# Bulgarian: можал / можел / могъл



## marco_2

[Mod note: separate question split from this thread]

Thank you very much, so I was right. I've got one more, similar question:
*можал *is _минало свършено деятелно причастие,_
*можел *is _минало несвършено деятелно причастие,_
So what about *могъл*? Is it correct and when should I use it?


----------



## Hachi25

_Могъл _and _можал _are the same thing, the only difference is that the form _могъл _is older (but not archaic) and . Apart from that, they are interchangeable.


----------



## DarkChild

Могъл is used with compound tenses. You can't really say би можал, but би могъл.

When in doubt, use могъл.


----------



## Hachi25

Can't you?

_Канелов със своите кавалеристи би можал да помогне и да върне талигата._
Source


----------



## DarkChild

Your example is from the 1890s.


----------



## Hachi25

_Френски сам не знаеше много и в българския език не бе можал да се отърве от прилепското си наречие._
Source; year: 1969

Трябва да съм бил на към 16, лятна ваканция и тъкмо бях приключил с всичко от Карл Май и Дюма, до което бях можал да се докопам — буден младеж, който си мисли че има литературен вкус.
Source; date: 1 юли 2013

_С молив и с химикал, колкото съм можал._
Source; date: September 1, 2013

_Колко сме можали, помогнали сме, всеки ден си оставаме по някоя стотинка, никога не сме минали, да минеш покрай касичката и да не оставиш, това е срамота._
Source; date: 13 февруари 2014

_Облекли сме се прилично, погрижили сме се, колкото сме можали за външността и поведението си, нека уважим собственото си усилие, както и това на други хора край нас._
Source; date: November 11, 2015

I hope you'll find these examples more satisfying. I'm not saying it's not rare (or at least more rare then compound tenses with _могъл_), but they can be used and are being used.


----------



## DarkChild

Facebook posts are hardly satisfying examples. Not to mention that there are grammatical and punctuation mistakes in some of them.

The truth is that these sound awkward and plain wrong. And съм можал sounds OK, but би можал is just ridiculous. So, yes, they are used, just like many other things, but that doesn't make them right or appropriate.

So, again, when in doubt, use Могъл. Unless you want to sound like an idiot.


----------



## Hachi25

I'm sorry, but so far your arguments haven't been acceptable.

First of all, although I could argue that Facebook posts can be used as a valid source to find out what is used in a language, only one out of five examples was taken from there.
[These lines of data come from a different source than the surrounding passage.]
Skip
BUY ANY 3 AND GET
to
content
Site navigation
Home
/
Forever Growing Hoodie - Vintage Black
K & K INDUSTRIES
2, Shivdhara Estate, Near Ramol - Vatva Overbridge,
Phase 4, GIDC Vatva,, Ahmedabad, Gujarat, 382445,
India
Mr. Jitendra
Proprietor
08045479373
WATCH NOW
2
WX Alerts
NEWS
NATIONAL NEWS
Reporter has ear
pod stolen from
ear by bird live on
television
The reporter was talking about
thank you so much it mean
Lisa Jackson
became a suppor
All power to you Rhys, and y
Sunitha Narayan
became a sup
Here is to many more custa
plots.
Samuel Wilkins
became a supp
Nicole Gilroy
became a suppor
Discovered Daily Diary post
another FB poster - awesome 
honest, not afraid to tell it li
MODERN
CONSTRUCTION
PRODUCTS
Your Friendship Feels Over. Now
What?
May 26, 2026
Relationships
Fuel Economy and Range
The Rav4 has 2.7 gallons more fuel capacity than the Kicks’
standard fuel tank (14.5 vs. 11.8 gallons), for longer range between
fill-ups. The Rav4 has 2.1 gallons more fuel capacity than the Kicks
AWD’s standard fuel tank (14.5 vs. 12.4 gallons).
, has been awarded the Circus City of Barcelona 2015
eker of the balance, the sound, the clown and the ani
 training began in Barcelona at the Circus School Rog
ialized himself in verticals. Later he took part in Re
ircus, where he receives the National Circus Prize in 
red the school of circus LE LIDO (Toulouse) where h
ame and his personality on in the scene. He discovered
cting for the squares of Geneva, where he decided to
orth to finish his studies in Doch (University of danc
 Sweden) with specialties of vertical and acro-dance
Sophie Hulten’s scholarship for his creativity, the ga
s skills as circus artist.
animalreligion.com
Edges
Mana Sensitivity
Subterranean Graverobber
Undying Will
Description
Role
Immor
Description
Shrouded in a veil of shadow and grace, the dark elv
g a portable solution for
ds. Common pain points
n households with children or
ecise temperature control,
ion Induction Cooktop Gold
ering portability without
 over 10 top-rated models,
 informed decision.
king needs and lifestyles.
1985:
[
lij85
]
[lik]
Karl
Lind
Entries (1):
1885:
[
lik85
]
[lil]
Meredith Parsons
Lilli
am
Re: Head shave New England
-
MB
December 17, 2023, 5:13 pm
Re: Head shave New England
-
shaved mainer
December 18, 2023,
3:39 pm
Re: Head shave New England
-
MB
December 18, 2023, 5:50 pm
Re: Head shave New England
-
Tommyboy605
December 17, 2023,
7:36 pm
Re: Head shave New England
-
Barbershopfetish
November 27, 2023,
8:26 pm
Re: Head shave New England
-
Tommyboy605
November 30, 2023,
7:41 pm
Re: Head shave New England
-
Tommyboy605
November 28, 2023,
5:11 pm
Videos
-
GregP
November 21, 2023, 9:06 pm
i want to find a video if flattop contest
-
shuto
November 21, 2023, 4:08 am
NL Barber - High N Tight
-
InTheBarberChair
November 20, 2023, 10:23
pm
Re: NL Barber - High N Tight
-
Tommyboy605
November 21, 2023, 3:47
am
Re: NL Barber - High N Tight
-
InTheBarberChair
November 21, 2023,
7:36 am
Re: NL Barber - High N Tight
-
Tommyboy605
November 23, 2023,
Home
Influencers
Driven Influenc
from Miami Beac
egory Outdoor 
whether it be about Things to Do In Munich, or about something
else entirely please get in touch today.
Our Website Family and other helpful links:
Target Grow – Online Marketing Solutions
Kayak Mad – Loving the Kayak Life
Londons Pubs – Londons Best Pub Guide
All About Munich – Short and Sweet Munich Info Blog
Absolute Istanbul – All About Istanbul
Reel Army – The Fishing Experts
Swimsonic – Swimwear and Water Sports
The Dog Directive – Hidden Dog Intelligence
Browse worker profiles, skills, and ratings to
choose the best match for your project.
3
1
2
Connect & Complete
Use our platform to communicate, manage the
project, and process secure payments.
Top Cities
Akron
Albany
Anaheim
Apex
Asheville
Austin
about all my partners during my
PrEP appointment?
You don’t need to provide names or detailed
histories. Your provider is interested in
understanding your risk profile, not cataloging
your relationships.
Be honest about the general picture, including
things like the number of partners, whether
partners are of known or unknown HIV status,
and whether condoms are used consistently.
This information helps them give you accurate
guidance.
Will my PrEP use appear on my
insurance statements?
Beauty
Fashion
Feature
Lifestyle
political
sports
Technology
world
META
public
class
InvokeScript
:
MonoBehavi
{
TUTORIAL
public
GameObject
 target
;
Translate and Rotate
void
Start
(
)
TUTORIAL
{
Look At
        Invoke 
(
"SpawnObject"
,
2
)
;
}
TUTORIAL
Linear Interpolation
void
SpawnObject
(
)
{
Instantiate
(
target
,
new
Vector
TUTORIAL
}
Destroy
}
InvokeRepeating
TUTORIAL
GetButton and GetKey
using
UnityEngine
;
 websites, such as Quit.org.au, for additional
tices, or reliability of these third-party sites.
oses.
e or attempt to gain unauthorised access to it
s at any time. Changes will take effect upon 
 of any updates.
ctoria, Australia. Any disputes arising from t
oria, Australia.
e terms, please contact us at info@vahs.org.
However, grammatical and punctuation mistakes are not the topic of this discussion; we are discussing the usage of a specific form, not how (il)literate people are.

Also, you cannot first say that the form _можал _cannot be used with compound tenses and then add that _съм можал_ sounds OK. Both are compound verb forms (and _съм можал _actually is a tense unlike _би можал_), so why exactly is _би можал _considered _ridiculous_, but _съм можал _is not?

And, finally, using expressions like _ridiculous_ or _to sound like an idiot_ are not arguments. What they are is exactly the opposite - the lack of proper argumentation. A proper one would be for you to demonstrate who, where, when and why decided that the form _можал _cannot be used with compound verb forms. If you provide this information (a valid source would be needed, of course), I will back down and admit that I was taught wrong two years back in Veliko Tarnovo. Until then we have the dictionary which clearly states that both forms (_могъл _and _можал_) are the same thing, mean the same thing, and therefore can be used interchangeably, which is the answer to the original question in this thread. Everything else is just pure linguistic prescription without need or reasoning, and I won't be dragged into that.


----------



## DarkChild

[...]
 I'm not a linguist. I tell you what sounds OK and what doesn't. [...]

Mod note: Let's be nice.


----------



## rusita preciosa

Mod note: Let's end here - the OP will decide for him/herself. The thread is now closed.


----------